サンダルでダッシュ!

ON YOUR MARK

 その男の履いている靴は異様だった。

 規則や競技精神に反しているのではないか? そう議論と注目の的になった。

 陸上競技会は徹底して男の靴を調べたが、最後には出場を認める事になった。

 今、屈強な四足の男がスタート位置に着いた。



「しょうくん、待ってよ~」


 フラフラの少年が、自分を追い越していった元気な少年の背中に声をかけた。


「いっくんはアホか! マラソン中やで! 終わるまで止まらずに走るんや!」


 関西弁の少年が土ぼこりを上げる疾走を見せながらグラウンドを走り抜けていく。周回遅れの少年は疲労困憊の頼りない足取りで、その背中を追いかけていった。

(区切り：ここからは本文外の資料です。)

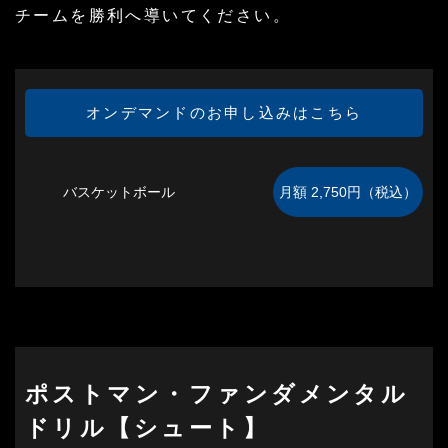
チームを勝利へ導いてください。
オンデマンドのお申し込みはこちら
バスケットボール
ポストマン・ファンダメンタル
ドリル【シュート】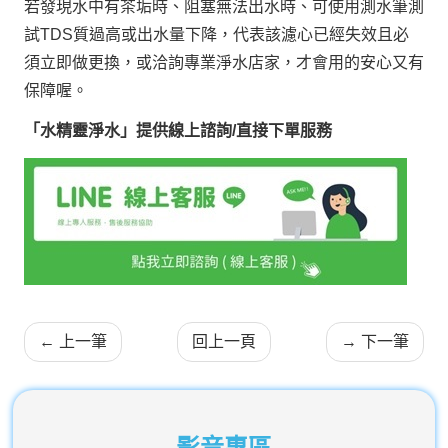
若發現水中有茶垢時、阻塞無法出水時、可使用測水筆測
試TDS質過高或出水量下降，代表該濾心已經失效且必
須立即做更換，或洽詢專業淨水店家，才會用的安心又有
保障喔。
「水精靈淨水」提供線上諮詢/直接下單服務
←
上一筆
回上一頁
→
下一筆
影音專區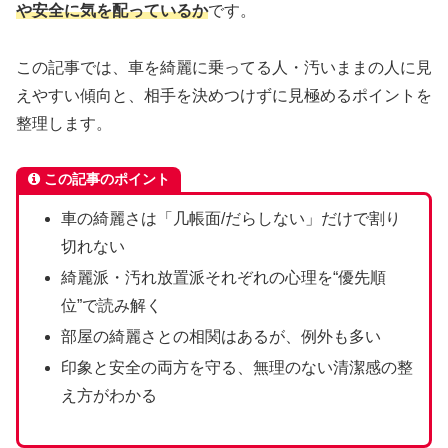
や安全に気を配っているか
です。
この記事では、車を綺麗に乗ってる人・汚いままの人に見
えやすい傾向と、相手を決めつけずに見極めるポイントを
整理します。
この記事のポイント
車の綺麗さは「几帳面/だらしない」だけで割り
切れない
綺麗派・汚れ放置派それぞれの心理を“優先順
位”で読み解く
部屋の綺麗さとの相関はあるが、例外も多い
印象と安全の両方を守る、無理のない清潔感の整
え方がわかる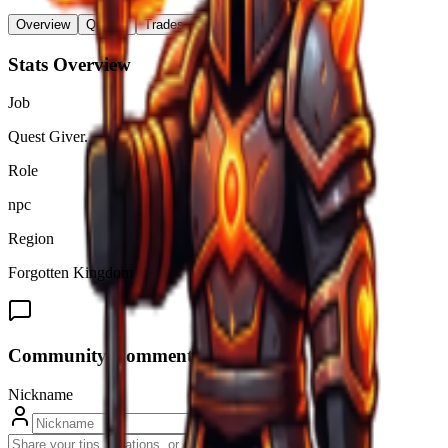
Overview
Quests
Trades & Drops
Stats Overview
Job
Quest Giver.
Role
npc
Region
Forgotten Kingdom
Community Comments (
0
)
Nickname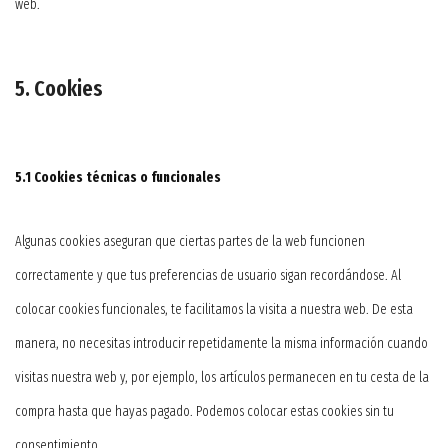
web.
5. Cookies
5.1 Cookies técnicas o funcionales
Algunas cookies aseguran que ciertas partes de la web funcionen
correctamente y que tus preferencias de usuario sigan recordándose. Al
colocar cookies funcionales, te facilitamos la visita a nuestra web. De esta
manera, no necesitas introducir repetidamente la misma información cuando
visitas nuestra web y, por ejemplo, los artículos permanecen en tu cesta de la
compra hasta que hayas pagado. Podemos colocar estas cookies sin tu
consentimiento.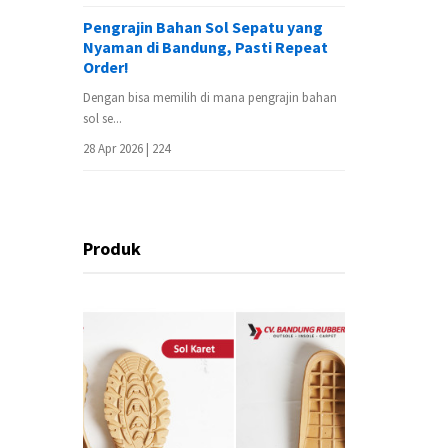
Pengrajin Bahan Sol Sepatu yang
Nyaman di Bandung, Pasti Repeat
Order!
Dengan bisa memilih di mana pengrajin bahan
sol se...
28 Apr 2026 |
224
Produk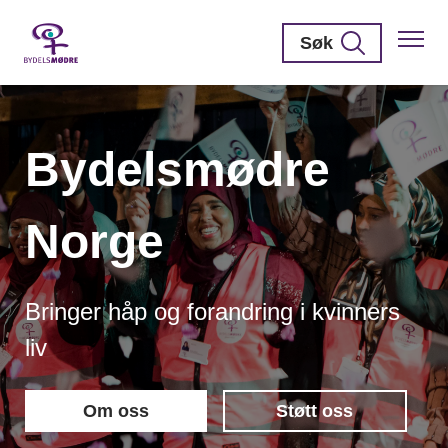
Søk
Bydelsmødre
Norge
Bringer håp og forandring i kvinners
liv
Om oss
Støtt oss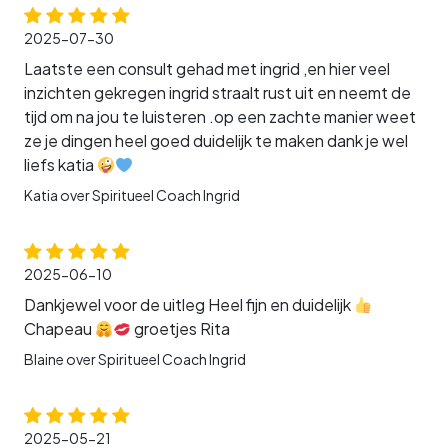
2025-07-30
Laatste een consult gehad met ingrid ,en hier veel
inzichten gekregen ingrid straalt rust uit en neemt de
tijd om na jou te luisteren .op een zachte manier weet
ze je dingen heel goed duidelijk te maken dank je wel
liefs katia
Katia over Spiritueel Coach Ingrid
2025-06-10
Dankjewel voor de uitleg Heel fijn en duidelijk
Chapeau
groetjes Rita
Blaine over Spiritueel Coach Ingrid
2025-05-21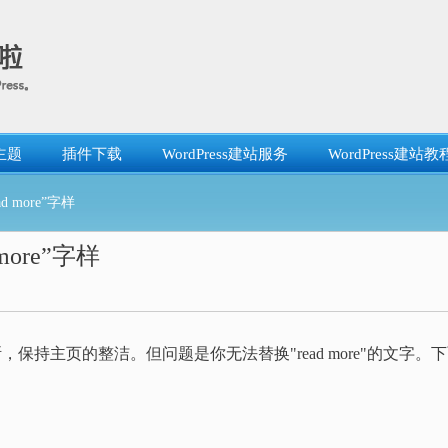
主题
插件下载
WordPress建站服务
WordPress建站教
d more”字样
more”字样
截断，保持主页的整洁。但问题是你无法替换"read more"的文字。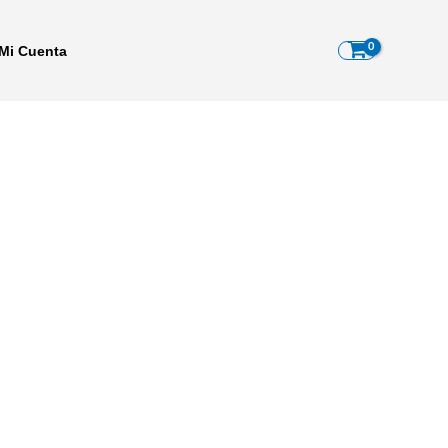
Mi Cuenta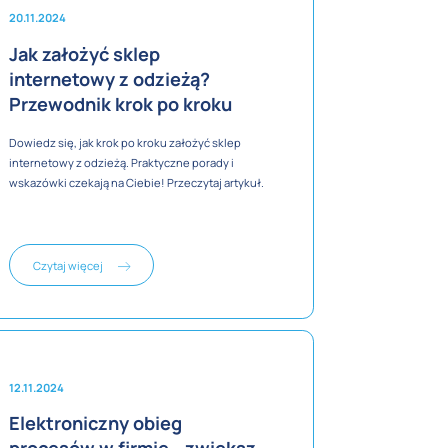
20.11.2024
Jak założyć sklep
internetowy z odzieżą?
Przewodnik krok po kroku
Dowiedz się, jak krok po kroku założyć sklep
internetowy z odzieżą. Praktyczne porady i
wskazówki czekają na Ciebie! Przeczytaj artykuł.
Czytaj więcej
12.11.2024
Elektroniczny obieg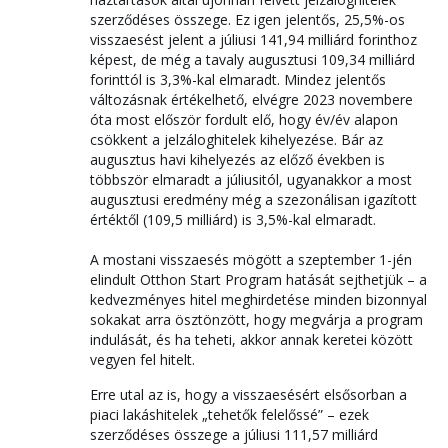
szerződéses összege. Ez igen jelentős, 25,5%-os
visszaesést jelent a júliusi 141,94 milliárd forinthoz
képest, de még a tavaly augusztusi 109,34 milliárd
forinttól is 3,3%-kal elmaradt. Mindez jelentős
változásnak értékelhető, elvégre 2023 novembere
óta most először fordult elő, hogy év/év alapon
csökkent a jelzáloghitelek kihelyezése. Bár az
augusztus havi kihelyezés az előző években is
többször elmaradt a júliusitól, ugyanakkor a most
augusztusi eredmény még a szezonálisan igazított
értéktől (109,5 milliárd) is 3,5%-kal elmaradt.
A mostani visszaesés mögött a szeptember 1-jén
elindult Otthon Start Program hatását sejthetjük – a
kedvezményes hitel meghirdetése minden bizonnyal
sokakat arra ösztönzött, hogy megvárja a program
indulását, és ha teheti, akkor annak keretei között
vegyen fel hitelt.
Erre utal az is, hogy a visszaesésért elsősorban a
piaci lakáshitelek „tehetők felelőssé” – ezek
szerződéses összege a júliusi 111,57 milliárd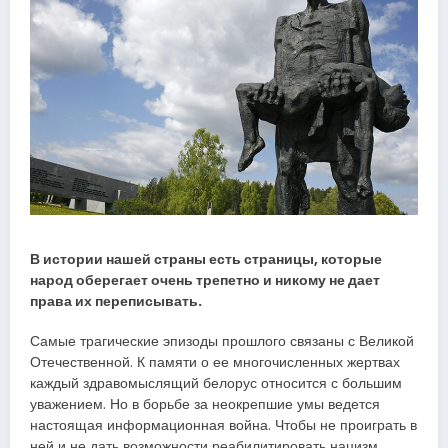
В истории нашей страны есть страницы, которые
народ оберегает очень трепетно и никому не дает
права их переписывать.
Самые трагические эпизоды прошлого связаны с Великой
Отечественной. К памяти о ее многочисленных жертвах
каждый здравомыслящий белорус относится с большим
уважением. Но в борьбе за неокрепшие умы ведется
настоящая информационная война. Чтобы не проиграть в
ней и не дать возможности реабилитировать нацизм,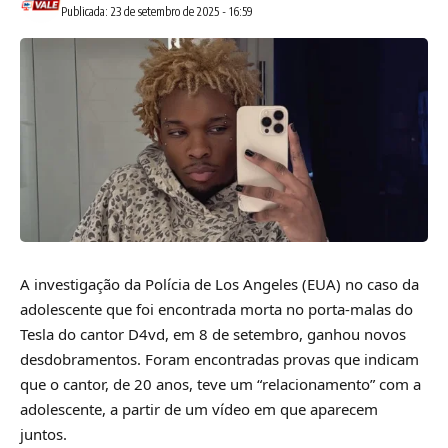
Publicada: 23 de setembro de 2025 - 16:59
A investigação da Polícia de Los Angeles (EUA) no caso da
adolescente que foi encontrada morta no porta-malas do
Tesla do cantor D4vd, em 8 de setembro, ganhou novos
desdobramentos. Foram encontradas provas que indicam
que o cantor, de 20 anos, teve um “relacionamento” com a
adolescente, a partir de um vídeo em que aparecem
juntos.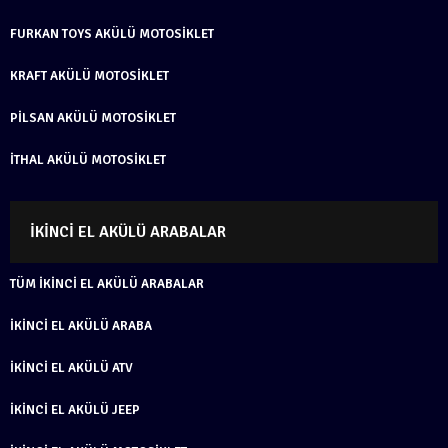
FURKAN TOYS AKÜLÜ MOTOSIKLET
KRAFT AKÜLÜ MOTOSIKLET
PILSAN AKÜLÜ MOTOSIKLET
İTHAL AKÜLÜ MOTOSIKLET
İKINCI EL AKÜLÜ ARABALAR
TÜM İKINCI EL AKÜLÜ ARABALAR
İKINCI EL AKÜLÜ ARABA
İKINCI EL AKÜLÜ ATV
İKINCI EL AKÜLÜ JEEP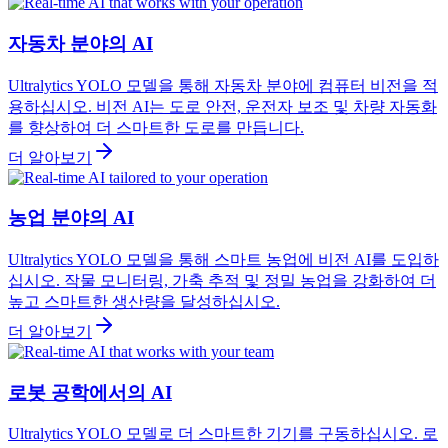
자동차 분야의 AI
Ultralytics YOLO 모델을 통해 자동차 분야에 컴퓨터 비전을 적
용하십시오. 비전 AI는 도로 안전, 운전자 보조 및 차량 자동화
를 향상하여 더 스마트한 도로를 만듭니다.
더 알아보기
농업 분야의 AI
Ultralytics YOLO 모델을 통해 스마트 농업에 비전 AI를 도입하
십시오. 작물 모니터링, 가축 추적 및 정밀 농업을 강화하여 더
높고 스마트한 생산량을 달성하십시오.
더 알아보기
로봇 공학에서의 AI
Ultralytics YOLO 모델로 더 스마트한 기기를 구동하십시오. 로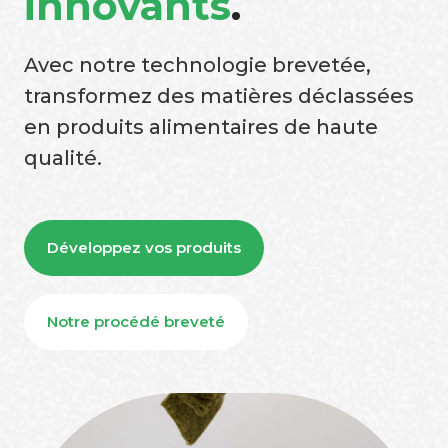
innovants
.
Avec notre technologie brevetée,
transformez des matières déclassées
en produits alimentaires de haute
qualité.
Développez vos produits
Notre procédé breveté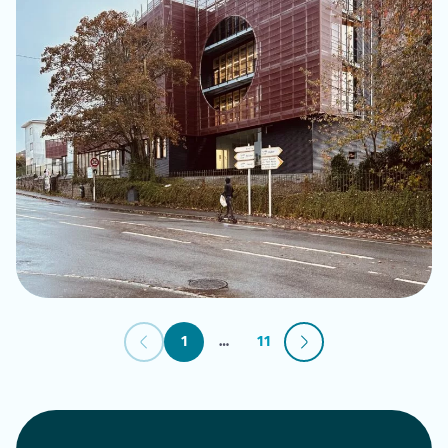
1
…
11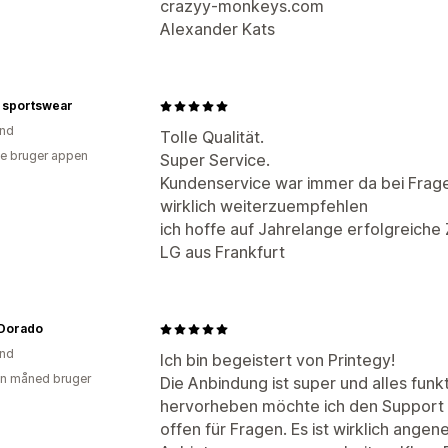
crazyy-monkeys.com
Alexander Kats
 sportswear
and
Tolle Qualität.
e bruger appen
Super Service.
Kundenservice war immer da bei Frag
wirklich weiterzuempfehlen
ich hoffe auf Jahrelange erfolgreich
LG aus Frankfurt
Dorado
and
Ich bin begeistert von Printegy!
en måned bruger
Die Anbindung ist super und alles funk
hervorheben möchte ich den Support –
offen für Fragen. Es ist wirklich ange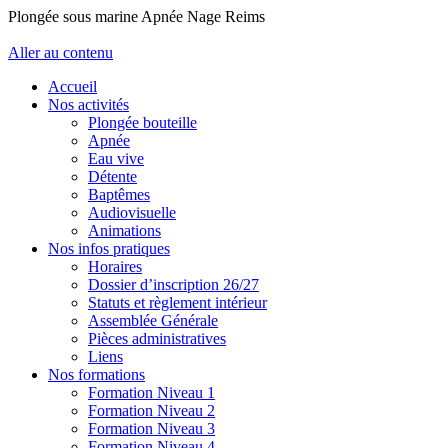
Plongée sous marine Apnée Nage Reims
Aller au contenu
Accueil
Nos activités
Plongée bouteille
Apnée
Eau vive
Détente
Baptêmes
Audiovisuelle
Animations
Nos infos pratiques
Horaires
Dossier d’inscription 26/27
Statuts et règlement intérieur
Assemblée Générale
Pièces administratives
Liens
Nos formations
Formation Niveau 1
Formation Niveau 2
Formation Niveau 3
Formation Niveau 4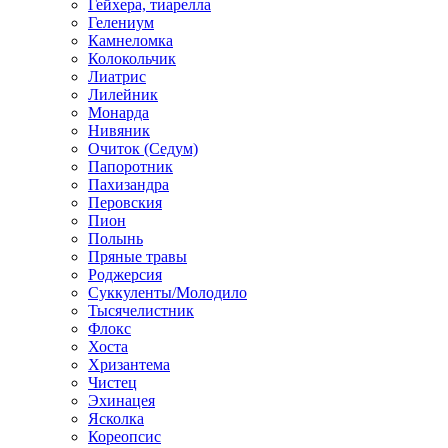
Гейхера, тиарелла
Гелениум
Камнеломка
Колокольчик
Лиатрис
Лилейник
Монарда
Нивяник
Очиток (Седум)
Папоротник
Пахизандра
Перовския
Пион
Полынь
Пряные травы
Роджерсия
Суккуленты/Молодило
Тысячелистник
Флокс
Хоста
Хризантема
Чистец
Эхинацея
Ясколка
Кореопсис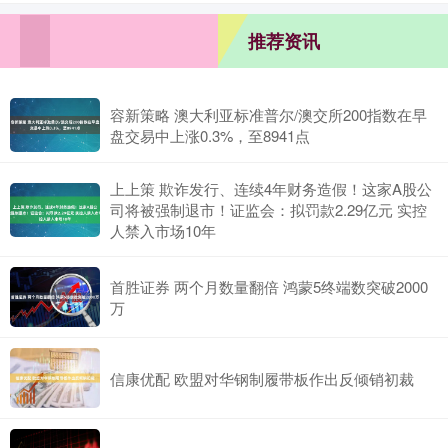
推荐资讯
容新策略 澳大利亚标准普尔/澳交所200指数在早
盘交易中上涨0.3%，至8941点
上上策 欺诈发行、连续4年财务造假！这家A股公
司将被强制退市！证监会：拟罚款2.29亿元 实控
人禁入市场10年
首胜证券 两个月数量翻倍 鸿蒙5终端数突破2000
万
信康优配 欧盟对华钢制履带板作出反倾销初裁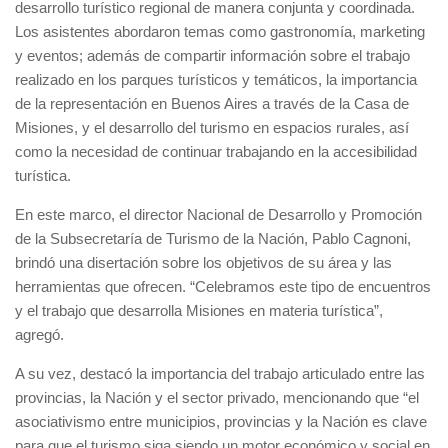
desarrollo turístico regional de manera conjunta y coordinada.
Los asistentes abordaron temas como gastronomía, marketing
y eventos; además de compartir información sobre el trabajo
realizado en los parques turísticos y temáticos, la importancia
de la representación en Buenos Aires a través de la Casa de
Misiones, y el desarrollo del turismo en espacios rurales, así
como la necesidad de continuar trabajando en la accesibilidad
turística.
En este marco, el director Nacional de Desarrollo y Promoción
de la Subsecretaría de Turismo de la Nación, Pablo Cagnoni,
brindó una disertación sobre los objetivos de su área y las
herramientas que ofrecen. “Celebramos este tipo de encuentros
y el trabajo que desarrolla Misiones en materia turística”,
agregó.
A su vez, destacó la importancia del trabajo articulado entre las
provincias, la Nación y el sector privado, mencionando que “el
asociativismo entre municipios, provincias y la Nación es clave
para que el turismo siga siendo un motor económico y social en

 体育の時間。最下位の成績を飾ることが確定した華奢な少年が、ヒーヒー言いながら学校のグラウンドを走り続ける。トップでゴールしていた少年が、走り終わってもまだまだ元気な様子で、彼に並走しながら声援を送っていた。


「おらー! いっくん走れ走れー。ゴールはもうすぐやでー」


「ひぃ、ハァ……もう、無理だよ~。しょうくんは、なんでそんな元気なの……」


「体を動かすのが好きなだけや! いっくんも気合いだせ! 元気にやれー!」


 土汚れを顔につけた少年は快活に笑った。声援を受けている少年は、もう無理死ぬとか思いながら、重い足を引きずるようにして走り続けた。


 授業が終わり、終業のチャイムが鳴り、帰宅の時間になっても疲れを残したままの少年が、ぐんにゃりしながら歩いていく。


「うぇ~、まだ足が痛い気がする……」


「まーだ疲れとんのかい。今度の体育も走るらしいぞー。ケツに力いれろー!」


 帰宅部だった二人は、一緒に仲良く下校していた。ガハハと笑いながら尻を叩かれた少年は、涙目になりながら非難する。


「いたっ! ちょっ、やめてよ、しょうくん……もう、走るの苦手なんだよ……」


「苦手でも足をしっかり動かせば楽に走れる。悪いトコ教えたるから頑張ろうや」


 この辺の振りが甘いなー、などと触られながら、少年は走り方の指導を受けるハメになった。楽しそうに教える姿を見た少年は、呆れたように呟いた。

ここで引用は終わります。